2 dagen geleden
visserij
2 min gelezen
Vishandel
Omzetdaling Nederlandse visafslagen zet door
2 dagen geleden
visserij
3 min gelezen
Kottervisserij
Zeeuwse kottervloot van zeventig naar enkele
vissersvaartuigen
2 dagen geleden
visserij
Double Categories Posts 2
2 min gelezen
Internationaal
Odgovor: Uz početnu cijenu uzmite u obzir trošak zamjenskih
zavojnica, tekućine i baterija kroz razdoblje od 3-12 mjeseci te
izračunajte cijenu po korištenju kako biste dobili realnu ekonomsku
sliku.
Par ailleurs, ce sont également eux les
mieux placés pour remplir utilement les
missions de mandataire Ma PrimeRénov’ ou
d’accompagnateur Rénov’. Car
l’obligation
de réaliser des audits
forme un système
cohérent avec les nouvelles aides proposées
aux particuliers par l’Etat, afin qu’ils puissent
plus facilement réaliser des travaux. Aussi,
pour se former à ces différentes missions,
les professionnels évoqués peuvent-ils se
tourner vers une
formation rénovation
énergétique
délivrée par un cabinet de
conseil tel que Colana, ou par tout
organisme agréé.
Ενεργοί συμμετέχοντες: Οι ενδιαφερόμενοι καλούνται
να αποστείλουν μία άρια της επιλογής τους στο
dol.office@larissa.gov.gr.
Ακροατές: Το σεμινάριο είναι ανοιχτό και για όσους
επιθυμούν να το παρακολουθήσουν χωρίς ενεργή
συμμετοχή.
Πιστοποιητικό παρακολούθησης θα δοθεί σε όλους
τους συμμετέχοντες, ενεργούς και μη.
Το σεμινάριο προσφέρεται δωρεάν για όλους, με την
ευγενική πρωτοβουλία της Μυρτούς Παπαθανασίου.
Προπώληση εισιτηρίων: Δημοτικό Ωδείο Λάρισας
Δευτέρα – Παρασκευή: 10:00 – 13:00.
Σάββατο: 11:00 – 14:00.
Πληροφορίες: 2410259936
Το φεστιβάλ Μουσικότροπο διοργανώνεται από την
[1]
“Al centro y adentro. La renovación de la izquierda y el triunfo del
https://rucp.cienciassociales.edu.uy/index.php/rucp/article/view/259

## What you need to do
Copy exactly the lines from the one containing "Πληροφορίες: 2410259936" through the last line of the records, both included, and nothing else.

## Answer
Πληροφορίες: 2410259936
Το φεστιβάλ Μουσικότροπο διοργανώνεται από την
[1]
“Al centro y adentro. La renovación de la izquierda y el triunfo del
https://rucp.cienciassociales.edu.uy/index.php/rucp/article/view/259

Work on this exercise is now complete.